WHAT YOU HAVE TO DO - Output each record exactly, excluding pictures.

INPUT DATA -
..............................

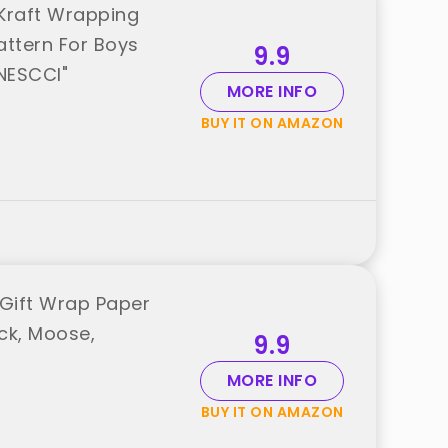
,Kraft Wrapping
Pattern For Boys
9.9
"NESCCI"
MORE INFO
BUY IT ON AMAZON
 Gift Wrap Paper
ruck, Moose,
9.9
MORE INFO
BUY IT ON AMAZON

..............................

SOLUTION FOR THIS TASK -
,Kraft Wrapping
Pattern For Boys
9.9
"NESCCI"
MORE INFO
BUY IT ON AMAZON
 Gift Wrap Paper
ruck, Moose,
9.9
MORE INFO
BUY IT ON AMAZON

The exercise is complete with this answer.